Appellant first contends that State's exhibit 1, a single black and white photograph of the victim's body, showing blood on her neck and clothing, should not have been admitted because 'the gruesome nature of the picture was calculated to arouse the passions of the jury against the accused and served no other legitimate purpose.'
We do not agree. In Patterson v. State, (1975) Ind., 324 N.E.2d 482, we recognized that:
'(c)onsiderable latitude is permitted to the trial judge in determining the admissibility of such evidence, when a fair conflict appears between the State's right to present relevant evidence and the defendant's right to be protected from prejudice likely to be engendered from morbid and shocking displays.' 324 N.E.2d at 486.
Here, as in Patterson, the photograph was 'relevant and competent . . . to assist the jurors in orienting themselves in and understanding other evidence.' Id.

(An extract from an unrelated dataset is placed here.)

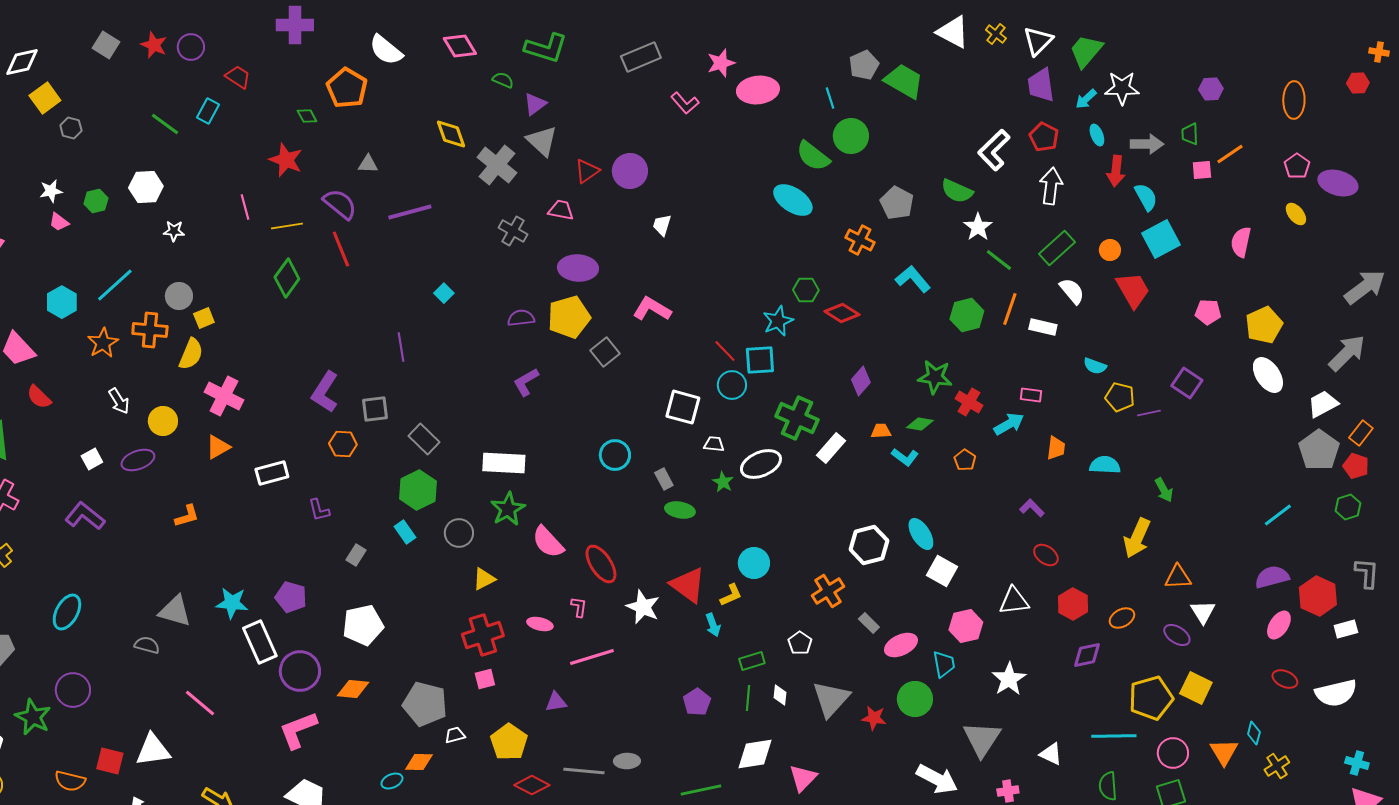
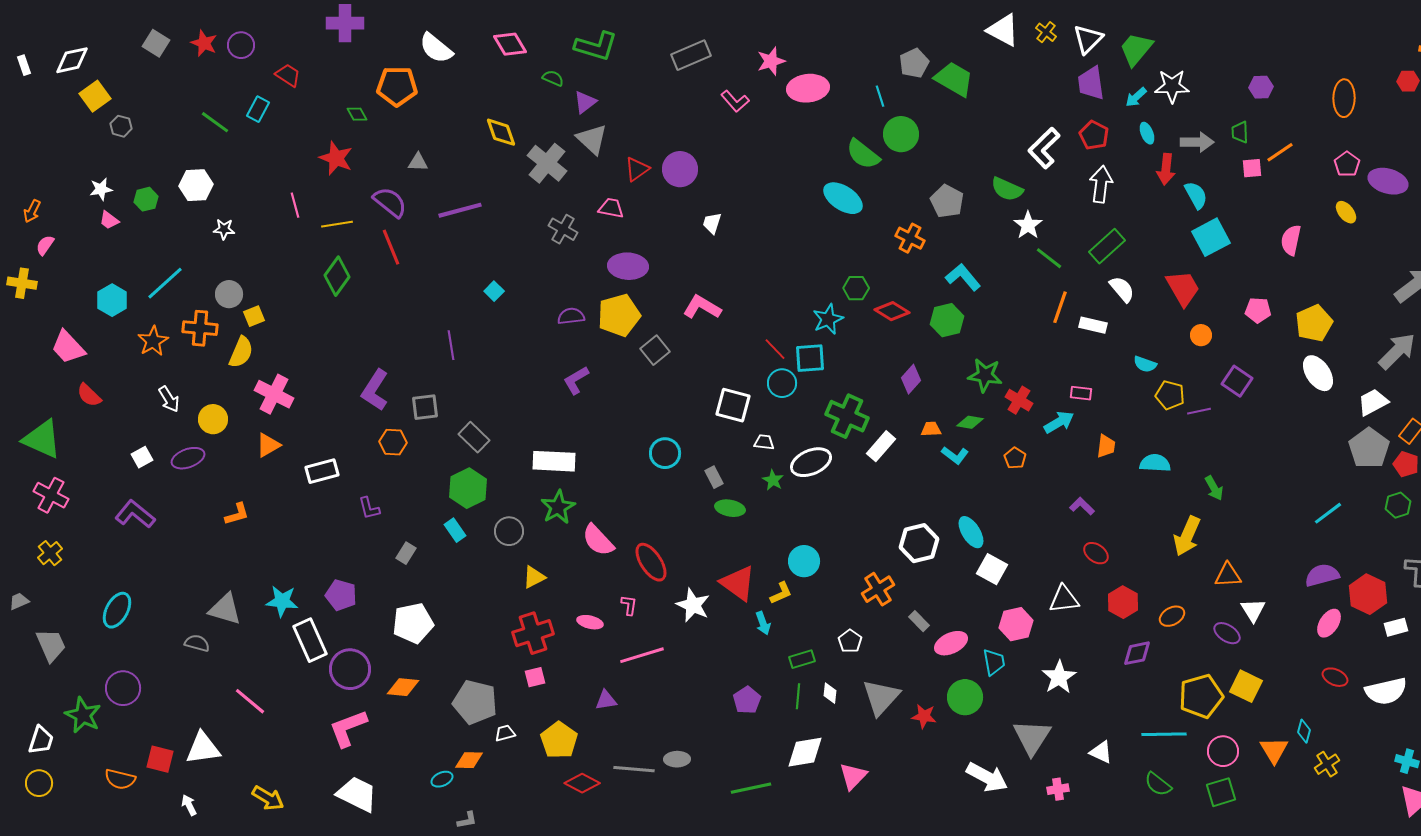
orange pentagon: (347, 88) -> (397, 86), turned -30
orange circle: (1110, 250) -> (1201, 335), moved
green hexagon: (967, 315) -> (947, 320), moved
green semicircle: (1108, 786) -> (1158, 784), turned -48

The photograph showed the identity of the victim, the location of the wound, and the position of her body. It was therefore useful to the jury notwithstanding the existence of verbal testimony on the same points.
[265 Ind. 388] Appellant urges error in the giving of State's Instruction No. 3 which reads:
'The elements which distinguish the crimes with which the defendant is charged in this case are as follows:
To be murder in the first degree it must be established by the evidence, beyond a...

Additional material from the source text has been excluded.